* **Prompt**
From the records below, give the number of lines that include the word "Problems". Add no other words.

* **Material to process**
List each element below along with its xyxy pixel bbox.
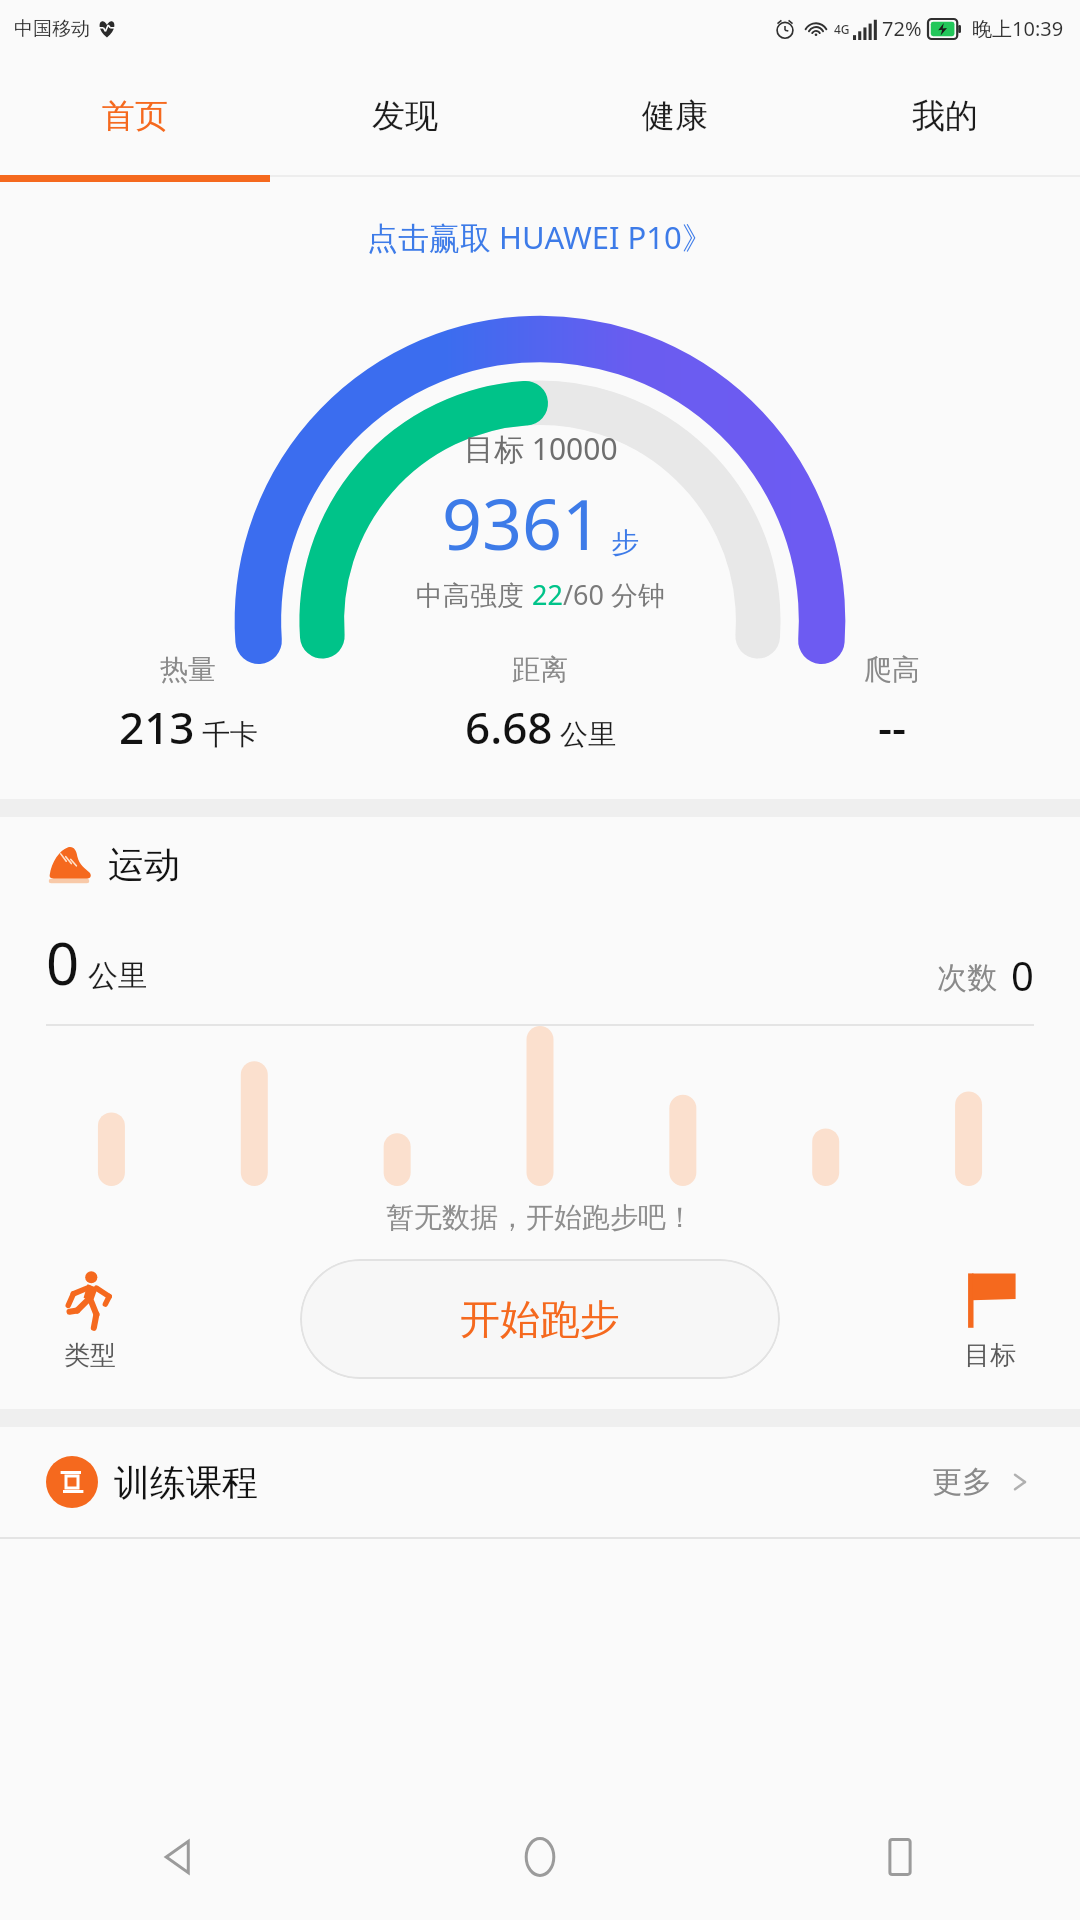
staticText: 213 (119, 697, 195, 757)
staticText: 类型 (64, 1339, 116, 1372)
staticText: 4G (834, 21, 850, 37)
staticText: 点击赢取 HUAWEI P10》 (367, 216, 713, 258)
staticText: 千卡 (202, 717, 258, 752)
button[interactable]: 运动 (0, 841, 1080, 887)
staticText: 热量 (160, 652, 216, 687)
button[interactable]: 爬高 (716, 652, 1068, 757)
button[interactable]: Back (0, 1794, 360, 1920)
staticText: 距离 (512, 652, 568, 687)
staticText: 中国移动 (14, 17, 90, 41)
staticText: 晚上10:39 (972, 15, 1064, 42)
staticText: 6.68 (465, 697, 553, 757)
staticText: 开始跑步 (460, 1294, 620, 1344)
staticText: 首页 (102, 95, 168, 137)
staticText: 目标 (964, 1339, 1016, 1372)
staticText: 运动 (108, 842, 180, 887)
staticText: 训练课程 (114, 1460, 258, 1505)
button[interactable]: Recents (720, 1794, 1080, 1920)
button[interactable]: 健康 (540, 57, 810, 175)
button[interactable]: Home (360, 1794, 720, 1920)
staticText: 我的 (912, 95, 978, 137)
button[interactable]: 距离 (364, 652, 716, 757)
staticText: 健康 (642, 95, 708, 137)
button[interactable]: 类型 (30, 1267, 150, 1372)
button[interactable]: 首页 (0, 57, 270, 175)
staticText: 中高强度 (416, 576, 532, 613)
staticText: 爬高 (864, 652, 920, 687)
staticText: 次数 (937, 959, 997, 997)
other: 目标 (958, 1267, 1022, 1331)
staticText: 0 (46, 923, 80, 1002)
button[interactable]: 目标 (930, 1267, 1050, 1372)
button[interactable]: 开始跑步 (300, 1259, 780, 1379)
button[interactable]: 训练课程 (0, 1427, 1080, 1537)
button[interactable]: 我的 (810, 57, 1080, 175)
button[interactable]: 点击赢取 HUAWEI P10》 (0, 216, 1080, 258)
staticText: /60 分钟 (563, 576, 665, 613)
staticText: 更多 (932, 1463, 992, 1501)
other: 运动 (46, 841, 92, 887)
button[interactable]: 发现 (270, 57, 540, 175)
staticText: 暂无数据，开始跑步吧！ (386, 1200, 694, 1235)
other: 类型 (58, 1267, 122, 1331)
staticText: 公里 (88, 957, 148, 995)
staticText: 发现 (372, 95, 438, 137)
staticText: -- (878, 697, 907, 757)
staticText: 22 (532, 576, 563, 613)
staticText: 目标 10000 (464, 428, 618, 469)
staticText: 0 (1011, 948, 1034, 1002)
button[interactable]: 热量 (12, 652, 364, 757)
staticText: 9361 (442, 475, 603, 570)
staticText: 公里 (560, 717, 616, 752)
staticText: 72% (882, 15, 922, 42)
staticText: 步 (611, 525, 639, 560)
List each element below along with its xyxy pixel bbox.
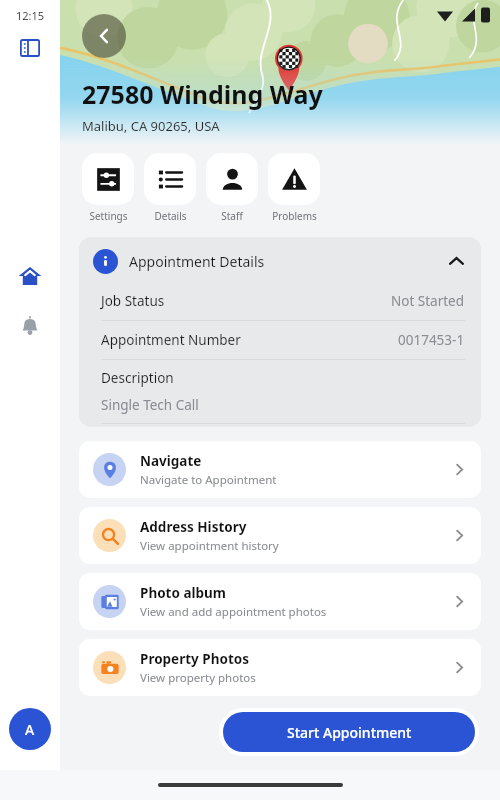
button[interactable]: Property Photos bbox=[79, 639, 481, 696]
staticText: 12:15 bbox=[16, 8, 45, 23]
button[interactable]: Problems bbox=[268, 153, 320, 223]
button[interactable]: Appointment Details bbox=[79, 237, 481, 282]
button[interactable]: Notifications bbox=[8, 304, 52, 348]
staticText: View and add appointment photos bbox=[140, 604, 327, 620]
staticText: Not Started bbox=[391, 292, 465, 310]
staticText: View property photos bbox=[140, 670, 256, 686]
button[interactable]: Details bbox=[144, 153, 196, 223]
staticText: Problems bbox=[272, 209, 317, 223]
staticText: Start Appointment bbox=[287, 723, 412, 742]
staticText: A bbox=[25, 720, 35, 739]
button[interactable]: Photo album bbox=[79, 573, 481, 630]
button[interactable]: A bbox=[9, 708, 51, 750]
button[interactable]: Toggle side panel bbox=[13, 31, 47, 65]
staticText: Staff bbox=[221, 209, 243, 223]
staticText: Property Photos bbox=[140, 650, 249, 668]
staticText: Description bbox=[101, 369, 174, 387]
button[interactable]: Staff bbox=[206, 153, 258, 223]
button[interactable]: Settings bbox=[82, 153, 134, 223]
staticText: Address History bbox=[140, 518, 247, 536]
staticText: Settings bbox=[89, 209, 128, 223]
button[interactable]: Home bbox=[8, 254, 52, 298]
staticText: Navigate bbox=[140, 452, 202, 470]
button[interactable]: Start Appointment bbox=[223, 712, 475, 752]
staticText: Details bbox=[154, 209, 187, 223]
staticText: Job Status bbox=[101, 292, 165, 310]
staticText: Photo album bbox=[140, 584, 226, 602]
staticText: Appointment Details bbox=[129, 252, 265, 271]
staticText: 27580 Winding Way bbox=[82, 77, 323, 111]
staticText: 0017453-1 bbox=[398, 331, 465, 349]
button[interactable]: Address History bbox=[79, 507, 481, 564]
button[interactable]: Back bbox=[82, 14, 126, 58]
staticText: Malibu, CA 90265, USA bbox=[82, 117, 220, 135]
staticText: Navigate to Appointment bbox=[140, 472, 277, 488]
button[interactable]: Navigate bbox=[79, 441, 481, 498]
staticText: Single Tech Call bbox=[101, 396, 199, 414]
staticText: View appointment history bbox=[140, 538, 279, 554]
staticText: Appointment Number bbox=[101, 331, 241, 349]
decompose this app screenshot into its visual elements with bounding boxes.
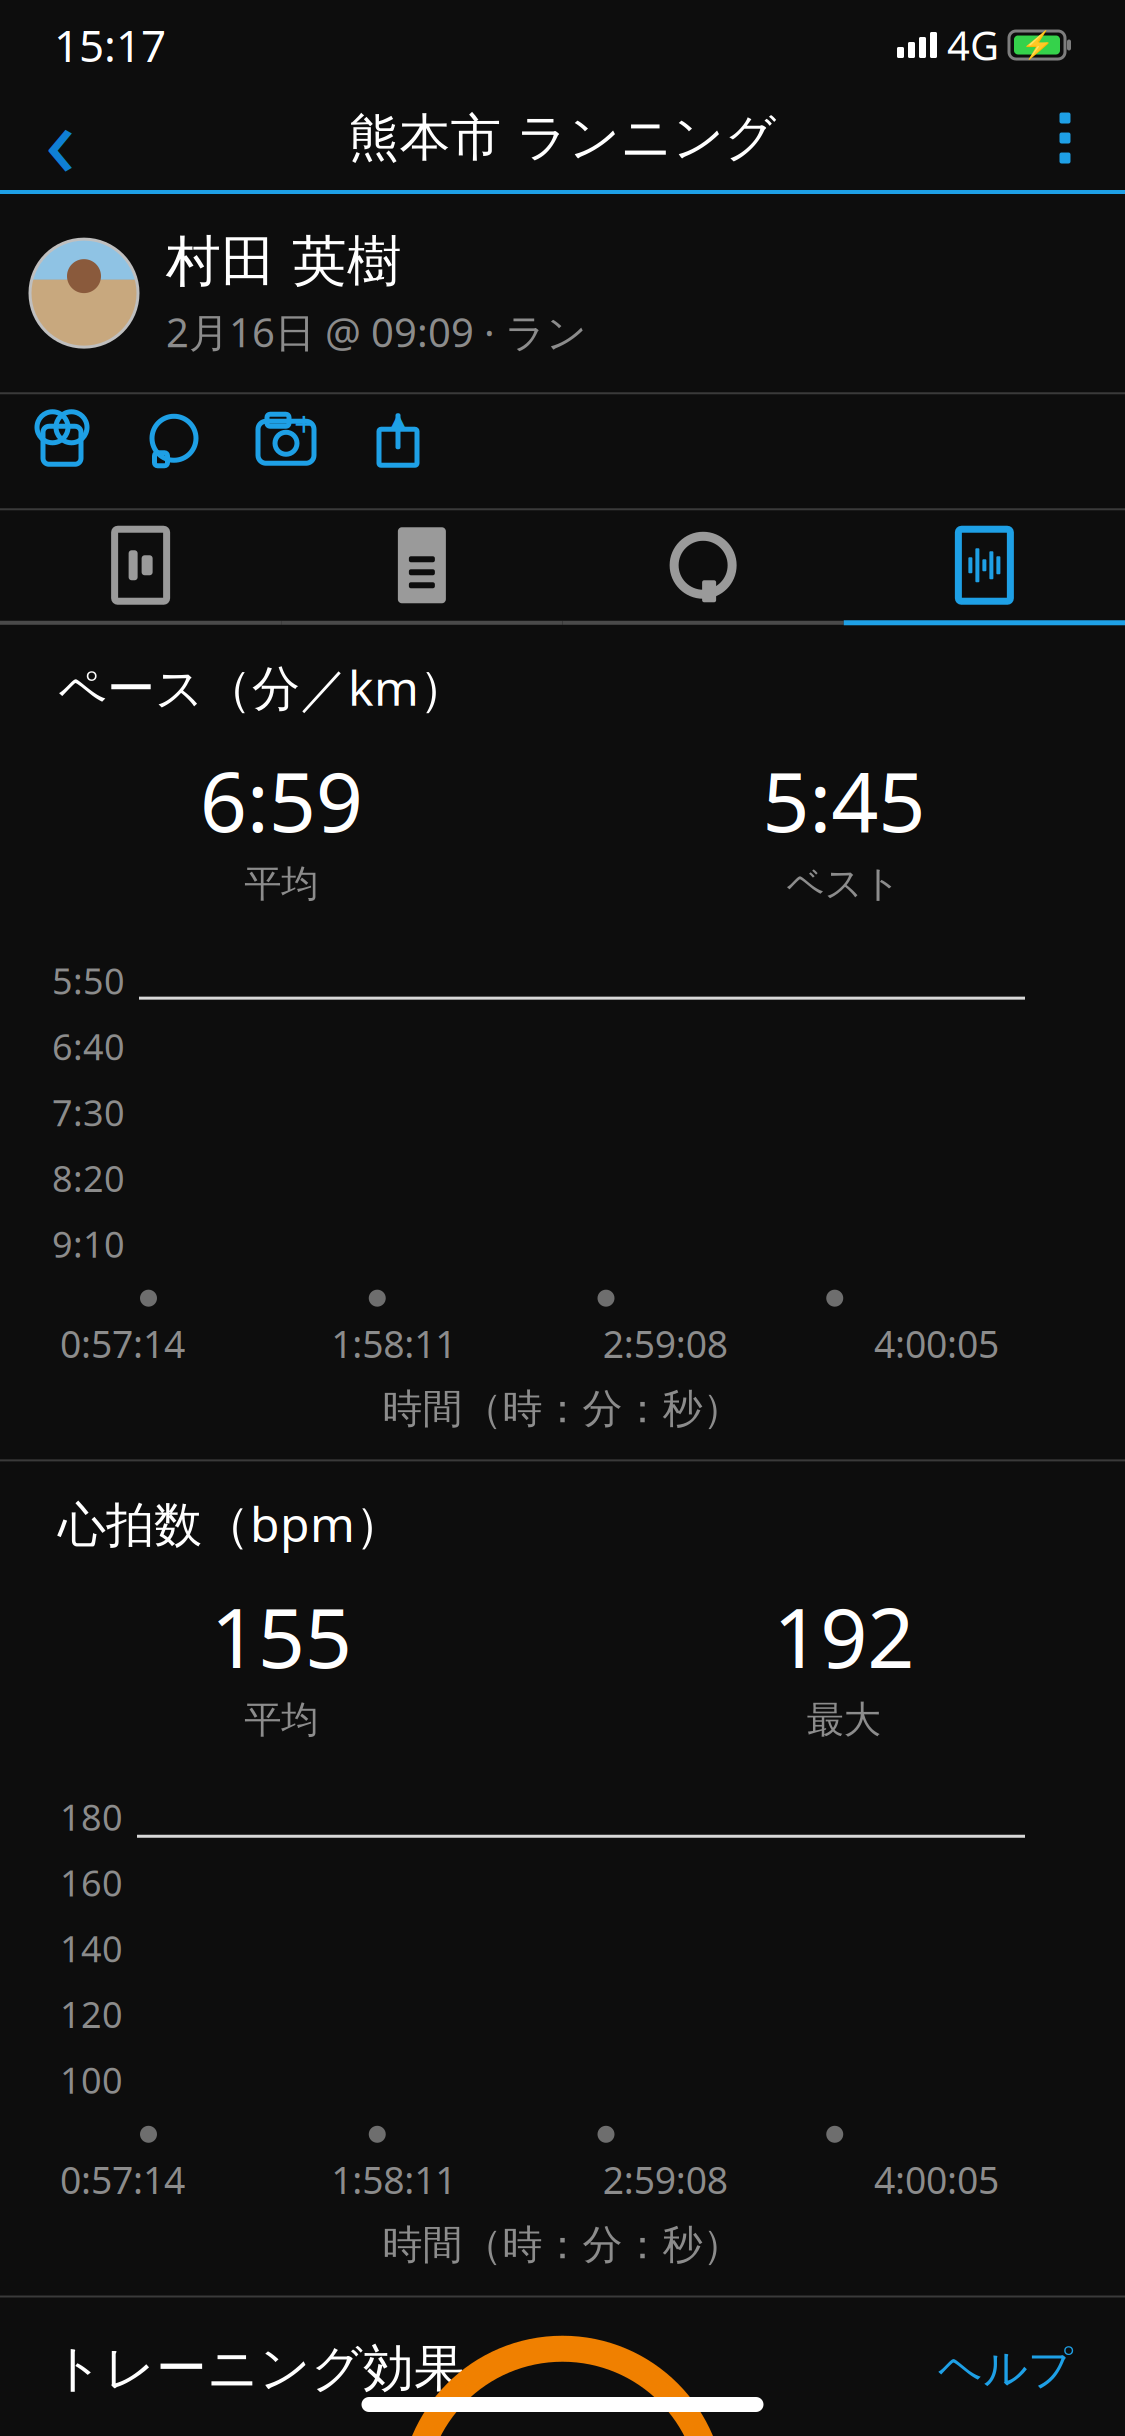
staticText: 村田 英樹 [166,228,402,295]
staticText: 0:57:14 [60,2155,185,2204]
staticText: 最大 [807,1697,881,1743]
staticText: ▲ [390,407,406,433]
staticText: 5:45 [762,745,925,855]
staticText: 155 [211,1581,352,1691]
button[interactable]: Like [6,394,118,482]
button[interactable]: Map [0,510,281,620]
staticText: 1:58:11 [331,2155,456,2204]
button[interactable]: Charts [844,510,1125,620]
staticText: 時間（時：分：秒） [382,1384,742,1433]
staticText: 160 [60,1859,123,1906]
staticText: 心拍数（bpm） [58,1491,403,1555]
staticText: ‹ [44,71,76,205]
staticText: 5:50 [52,957,125,1004]
staticText: 4:00:05 [874,1319,999,1368]
staticText: 4:00:05 [874,2155,999,2204]
staticText: トレーニング効果 [52,2338,465,2400]
staticText: 15:17 [54,16,166,74]
staticText: 180 [60,1793,123,1841]
staticText: 平均 [244,1697,318,1743]
staticText: 140 [60,1924,123,1972]
staticText: ペース（分／km） [58,655,467,719]
staticText: + [294,400,314,446]
staticText: ベスト [787,861,901,907]
button[interactable]: Back [12,90,108,186]
button[interactable]: Add photo [230,394,342,482]
staticText: 時間（時：分：秒） [382,2220,742,2270]
staticText: 9:10 [52,1220,125,1268]
staticText: 熊本市 ランニング [348,107,776,169]
staticText: ヘルプ [938,2342,1073,2396]
staticText: 平均 [244,861,318,907]
staticText: 0:57:14 [60,1319,185,1368]
button[interactable]: Comment [118,394,230,482]
staticText: 192 [773,1581,914,1691]
button[interactable]: 村田 英樹 [0,194,1125,392]
staticText: 6:59 [200,745,363,855]
staticText: 7:30 [52,1088,125,1136]
button[interactable]: More options [1017,90,1113,186]
staticText: 2:59:08 [603,2155,728,2204]
staticText: 120 [60,1990,123,2038]
staticText: 4G [947,18,999,72]
staticText: 2月16日 @ 09:09 · ラン [166,305,587,358]
button[interactable]: ヘルプ [938,2342,1073,2396]
staticText: 1:58:11 [331,1319,456,1368]
staticText: 100 [60,2056,123,2104]
button[interactable]: Details [281,510,562,620]
button[interactable]: Share [342,394,454,482]
button[interactable]: Laps [562,510,844,620]
staticText: 8:20 [52,1154,125,1202]
staticText: 6:40 [52,1022,125,1070]
staticText: ⚡ [1020,30,1054,60]
staticText: 2:59:08 [603,1319,728,1368]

* **Output for this task**
2